*EXERCISE PROMPT*.
Set every entry below down once more, exactly as it stands, without images.

*Transcribed page contents*.
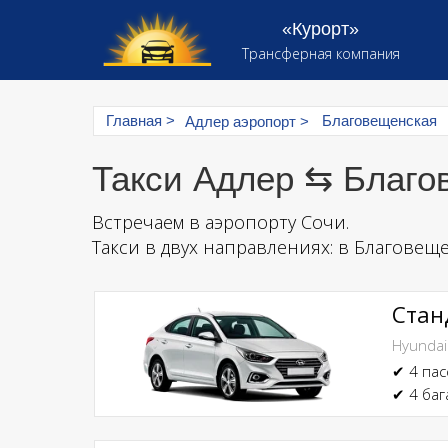
«Курорт»
Трансферная компания
Главная >
Благовещенская
Адлер аэропорт >
Такси Адлер ⇆ Благо
Встречаем в аэропорту Сочи.
Такси в двух направлениях: в Благовещ
Стан
Hyundai
✔ 4 па
✔ 4 баг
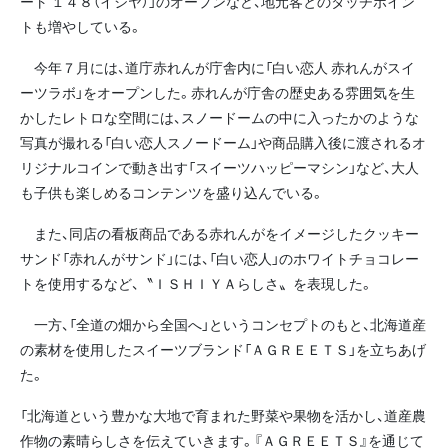
ート １４８（イシヤ）」のオープンなど、地元客とのタッチポイン
トも増やしている。
今年７月には、道庁赤れんが庁舎内に「白い恋人 赤れんがスイ
ーツラボ」をオープンした。赤れんが庁舎の歴史ある雰囲気を生
かしたレトロな空間には、スノードームの中に入ったかのような
写真が撮れる「白い恋人スノードーム」や商品購入後に渡されるオ
リジナルコインで動き出す「スイーツハッピーマシン」など、大人
も子供も楽しめるコンテンツを盛り込んでいる。
また、同店の看板商品である赤れんがをイメージしたクッキー
サンド「赤れんがサンド」には、「白い恋人」のホワイトチョコレー
トを使用するなど、〝ＩＳＨＩＹＡらしさ〟を表現した。
一方、「全道の畑から全国へ」というコンセプトのもと、北海道産
の素材を使用したスイーツブランド「ＡＧＲＥＥＴＳ」を立ちあげ
た。
「北海道という豊かな大地で育まれた野菜や果物を活かし、道産農
作物の素晴らしさを伝えていきます。『ＡＧＲＥＥＴＳ』を通じて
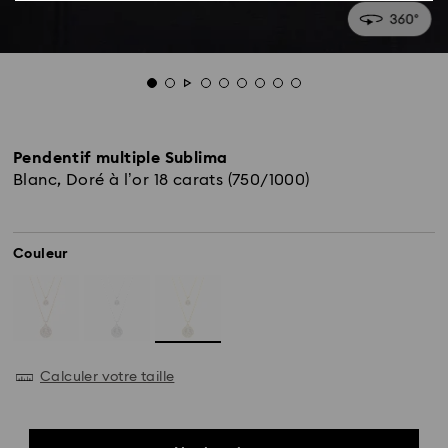
Pendentif multiple Sublima
Blanc, Doré à l’or 18 carats (750/1000)
Couleur
Calculer votre taille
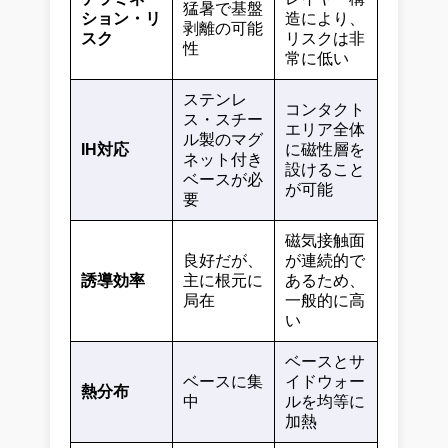
猛暑で基盤
ション・リ
造により、
剥離の可能
スク
リスクは非
性
常に低い
ステンレ
コンタクト
ス・スチー
エリア全体
ル製のマグ
IH対応
に磁性層を
ネット付き
設けること
ベースが必
が可能
要
磁気接触面
良好だが、
が連続的で
誘導効率
主に根元に
あるため、
局在
一般的に高
い
ベースとサ
ベースに集
イドウォー
熱分布
中
ルを均等に
加熱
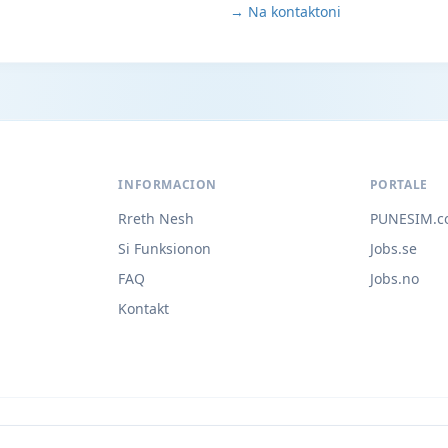
→ Na kontaktoni
INFORMACION
PORTALE
Rreth Nesh
PUNESIM.c
Si Funksionon
Jobs.se
FAQ
Jobs.no
Kontakt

*PROBLEM SOLUTION*.
«Курорт»
Трансферная компания
Главная >
Благовещенская
Адлер аэропорт >
Такси Адлер ⇆ Благо
Встречаем в аэропорту Сочи.
Такси в двух направлениях: в Благовещ
Стан
Hyundai
✔ 4 па
✔ 4 баг
ート １４８（イシヤ）」のオープンなど、地元客とのタッチポイン
トも増やしている。
今年７月には、道庁赤れんが庁舎内に「白い恋人 赤れんがスイ
ーツラボ」をオープンした。赤れんが庁舎の歴史ある雰囲気を生
かしたレトロな空間には、スノードームの中に入ったかのような
写真が撮れる「白い恋人スノードーム」や商品購入後に渡されるオ
リジナルコインで動き出す「スイーツハッピーマシン」など、大人
も子供も楽しめるコンテンツを盛り込んでいる。
また、同店の看板商品である赤れんがをイメージしたクッキー
サンド「赤れんがサンド」には、「白い恋人」のホワイトチョコレー
トを使用するなど、〝ＩＳＨＩＹＡらしさ〟を表現した。
一方、「全道の畑から全国へ」というコンセプトのもと、北海道産
の素材を使用したスイーツブランド「ＡＧＲＥＥＴＳ」を立ちあげ
た。
「北海道という豊かな大地で育まれた野菜や果物を活かし、道産農
作物の素晴らしさを伝えていきます。『ＡＧＲＥＥＴＳ』を通じて
Pendentif multiple Sublima
Blanc, Doré à l’or 18 carats (750/1000)
Couleur
Calculer votre taille
猛暑で基盤
ション・リ
造により、
剥離の可能
スク
リスクは非
性
常に低い
ステンレ
コンタクト
ス・スチー
エリア全体
ル製のマグ
IH対応
に磁性層を
ネット付き
設けること
ベースが必
が可能
要
磁気接触面
良好だが、
が連続的で
誘導効率
主に根元に
あるため、
局在
一般的に高
い
ベースとサ
ベースに集
イドウォー
熱分布
中
ルを均等に
加熱
→ Na kontaktoni
INFORMACION
PORTALE
Rreth Nesh
PUNESIM.c
Si Funksionon
Jobs.se
FAQ
Jobs.no
Kontakt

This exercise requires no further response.